→ **Your assignment**
Write out every entry exactly; the pictures do not belong in the copy.

→ **Data provided**
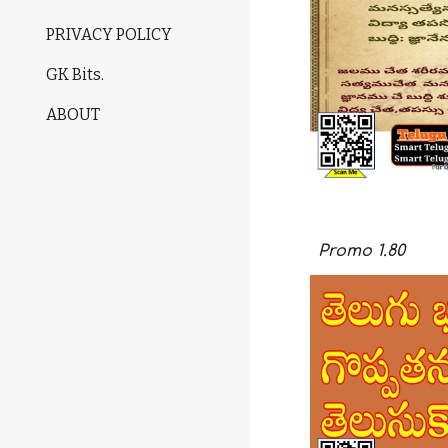
PRIVACY POLICY
GK Bits.
ABOUT
Promo
1.
80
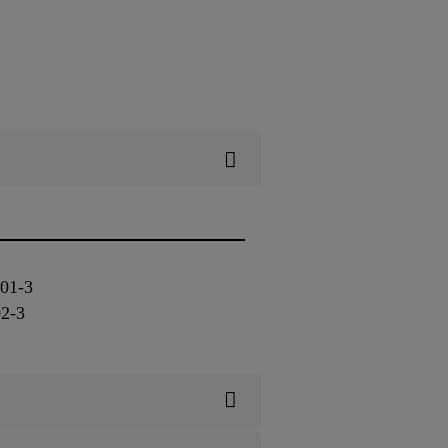
3
801-3
02-3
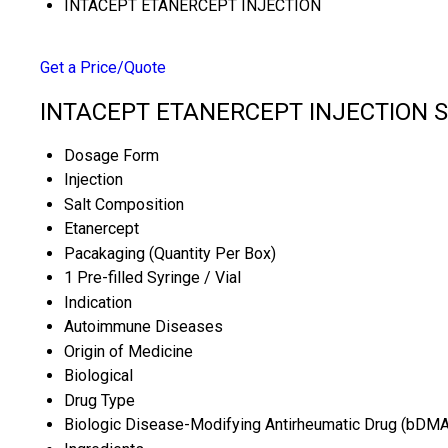
INTACEPT ETANERCEPT INJECTION
Get a Price/Quote
INTACEPT ETANERCEPT INJECTION Sp
Dosage Form
Injection
Salt Composition
Etanercept
Pacakaging (Quantity Per Box)
1 Pre-filled Syringe / Vial
Indication
Autoimmune Diseases
Origin of Medicine
Biological
Drug Type
Biologic Disease-Modifying Antirheumatic Drug (bDM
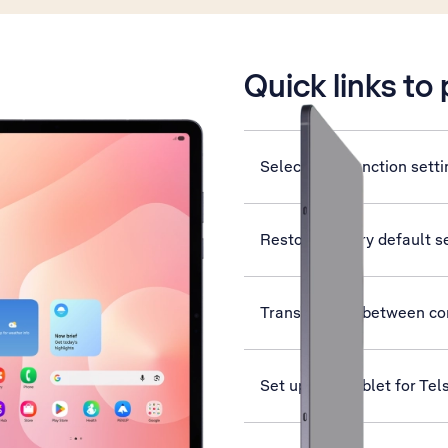
is active
Quick links to
Select help function sett
Restore factory default s
Transfer files between c
Set up your tablet for Tel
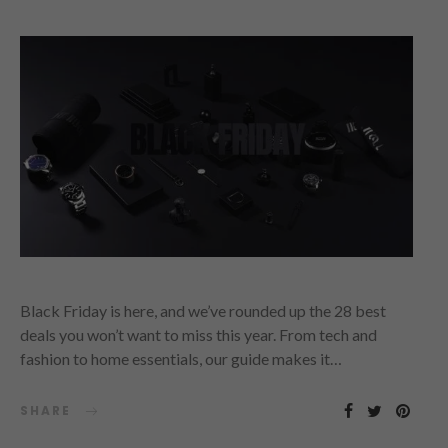
Black Friday is here, and we’ve rounded up the 28 best
deals you won’t want to miss this year. From tech and
fashion to home essentials, our guide makes it…
SHARE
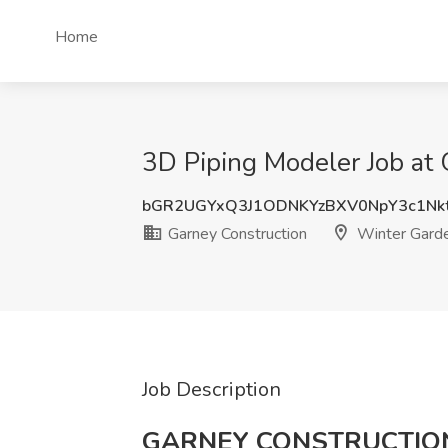
Home
3D Piping Modeler Job at 
bGR2UGYxQ3J1ODNKYzBXV0NpY3c1Nk
Garney Construction
Winter Garde
Job Description
GARNEY CONSTRUCTIO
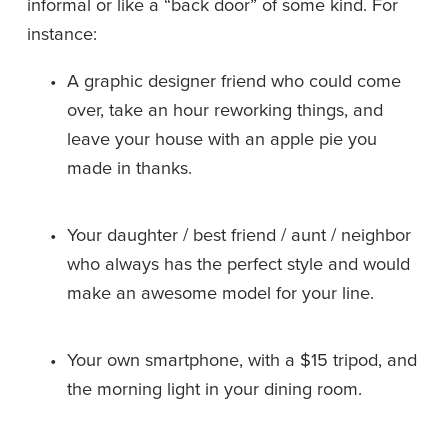
informal or like a “back door” of some kind. For 
instance:
A graphic designer friend who could come 
over, take an hour reworking things, and 
leave your house with an apple pie you 
made in thanks.
Your daughter / best friend / aunt / neighbor 
who always has the perfect style and would 
make an awesome model for your line.
Your own smartphone, with a $15 tripod, and 
the morning light in your dining room.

→ **Exercise output**
PRIVACY POLICY
GK Bits.
ABOUT
Promo
1.
80
3
801-3
02-3
INTACEPT ETANERCEPT INJECTION
Get a Price/Quote
INTACEPT ETANERCEPT INJECTION Sp
Dosage Form
Injection
Salt Composition
Etanercept
Pacakaging (Quantity Per Box)
1 Pre-filled Syringe / Vial
Indication
Autoimmune Diseases
Origin of Medicine
Biological
Drug Type
Biologic Disease-Modifying Antirheumatic Drug (bDM
is active
Quick links to
Select help function sett
Restore factory default s
Transfer files between c
Set up your tablet for Tel
Black Friday is here, and we’ve rounded up the 28 best
deals you won’t want to miss this year. From tech and
fashion to home essentials, our guide makes it…
SHARE
Home
3D Piping Modeler Job at 
bGR2UGYxQ3J1ODNKYzBXV0NpY3c1Nk
Garney Construction
Winter Garde
Job Description
GARNEY CONSTRUCTIO
informal or like a “back door” of some kind. For 
instance:
A graphic designer friend who could come 
over, take an hour reworking things, and 
leave your house with an apple pie you 
made in thanks.
Your daughter / best friend / aunt / neighbor 
who always has the perfect style and would 
make an awesome model for your line.
Your own smartphone, with a $15 tripod, and 
the morning light in your dining room.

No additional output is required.